Metrics vs Traces for Performance

Different views.

Overview

Metrics and traces are not competing observability signals; they are complementary views of the same system. Metrics show aggregate behaviour over time at low cost; traces show per-request detail at higher cost. Performance investigation almost always uses both: metrics narrow the question, traces answer it. Treating either one as “the” observability signal leaves the other half of the problem invisible.

Two different views of the same system. Metrics aggregate; traces follow individual requests. Both are needed; neither is sufficient.
Metrics for aggregate trends. Per-service latency, error rate, throughput over time. The dashboards on-call watches.
Traces for per-request detail. The end-to-end path of a single request through the system. The data that explains why p99 spiked.
Combined investigation plus per-tier budget. Metrics narrow the question, traces resolve it; per-tier observability budget keeps both affordable.

The approach

Three habits produce fast root cause: metrics for trends, traces for investigation, and the discipline to use both together rather than picking a favourite.

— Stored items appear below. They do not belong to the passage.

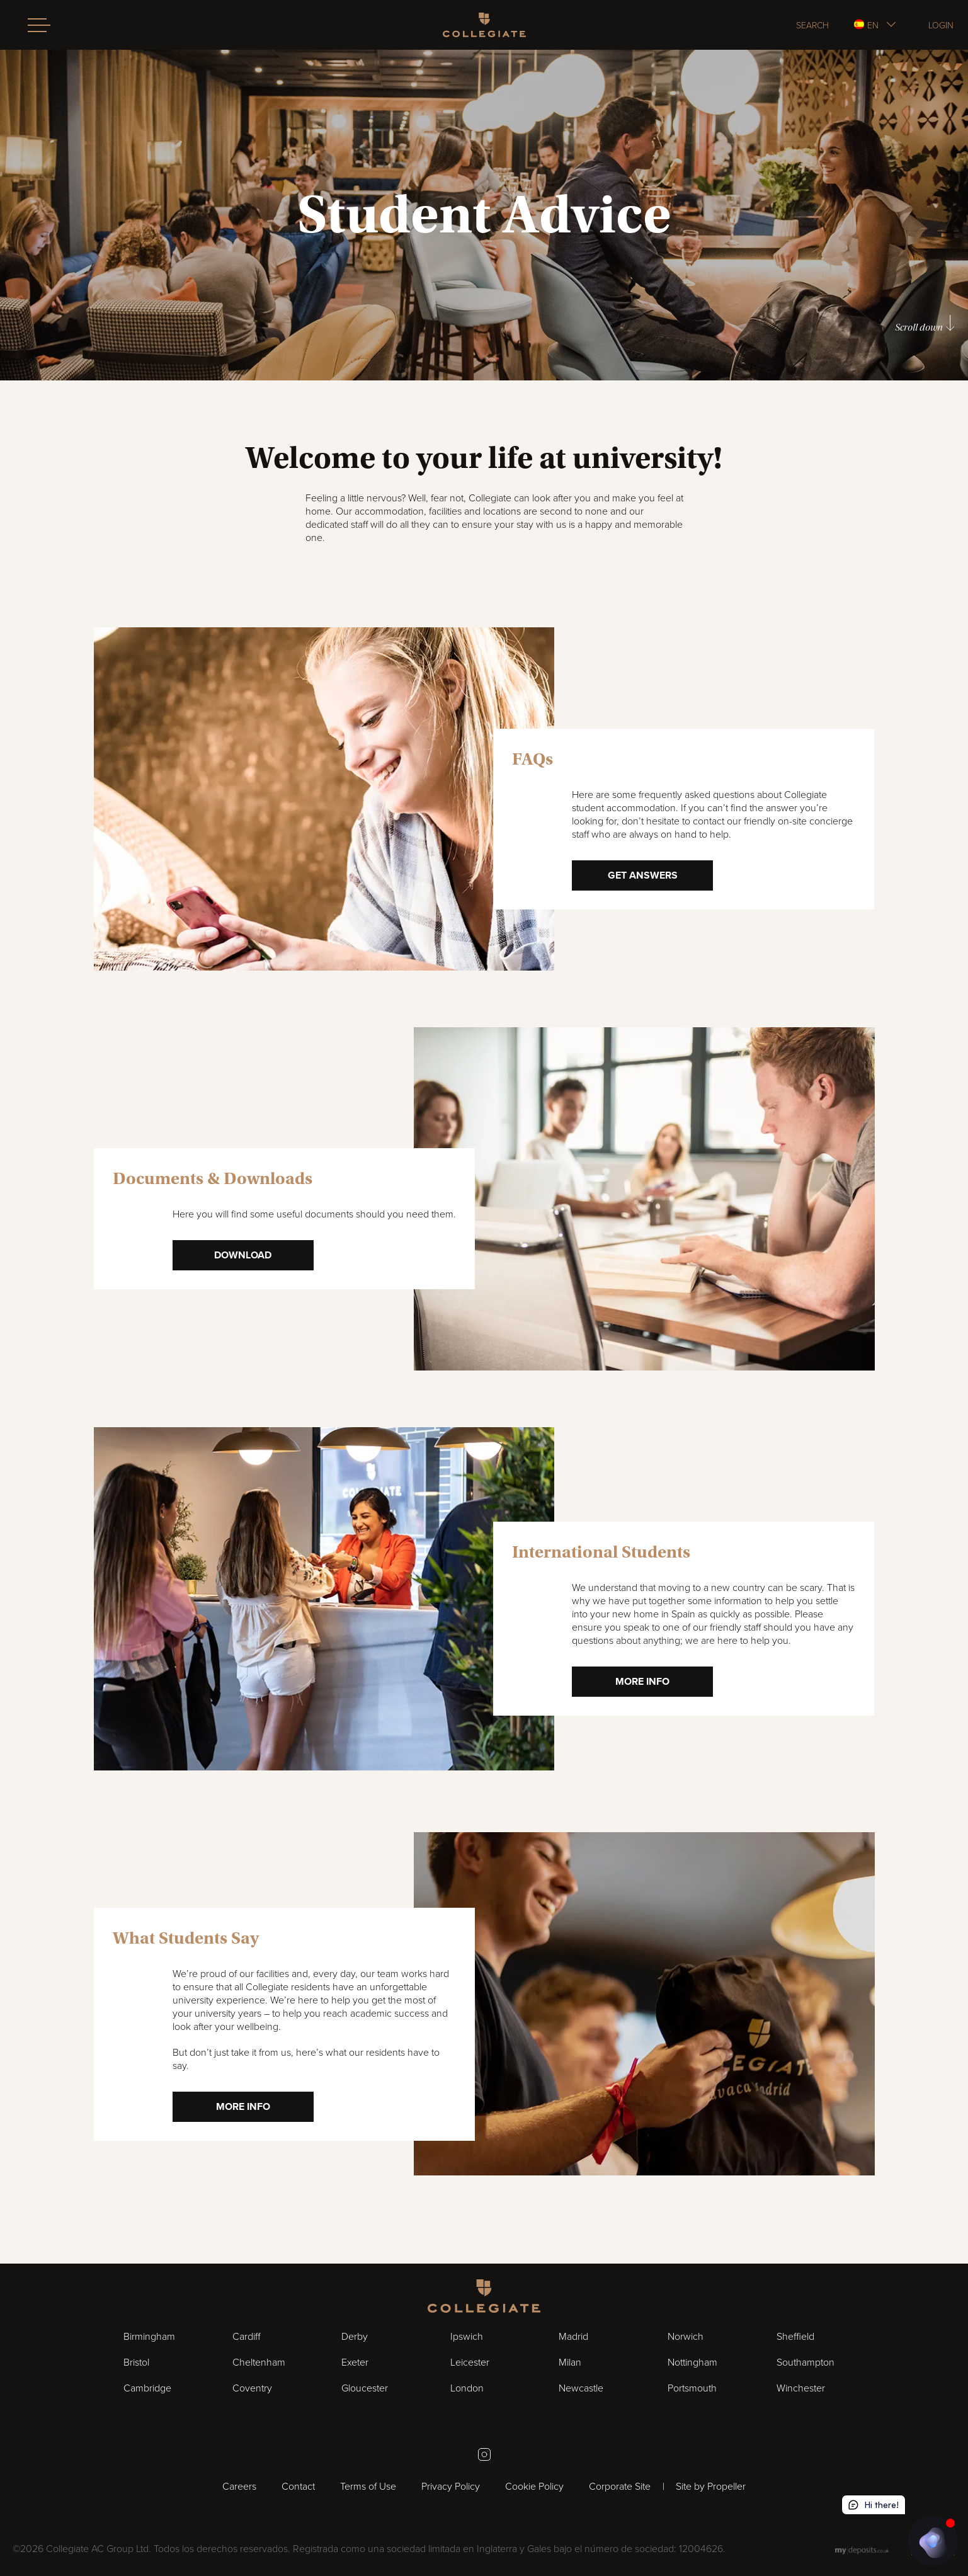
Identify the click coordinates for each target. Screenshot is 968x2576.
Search (812, 25)
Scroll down (924, 324)
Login (941, 25)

Metrics for trends. Per-service latency, error rate, throughput on the standing dashboard. The view operations starts every shift with.
Traces for investigation. Per-request path with span timing. The data that turns “p99 is high” into “this database call is slow”.
Combined investigation flow. Metrics narrow which service or endpoint is misbehaving; traces explain why.
Per-tier observability budget plus documented strategy. Sampling and retention tuned per tier; per-team the observability strategy lives in the runbook.

Why this compounds

Each combined investigation deepens the team’s observability fluency. The patterns transfer between services; new services inherit the metric/trace conventions instead of recreating them.

Faster root cause. Right signal for the question cuts MTTR on the recurring incident classes.
Cost efficiency. Sampling traces and aggregating metrics keeps observability spend matched to value.
Engineering culture shifts. Investigation moves from guessing to evidence. PR reviews start citing trace data.
Year-one investment, year-two habit. First combined investigation is heavy lift. By year two, the metric-then-trace flow is muscle memory.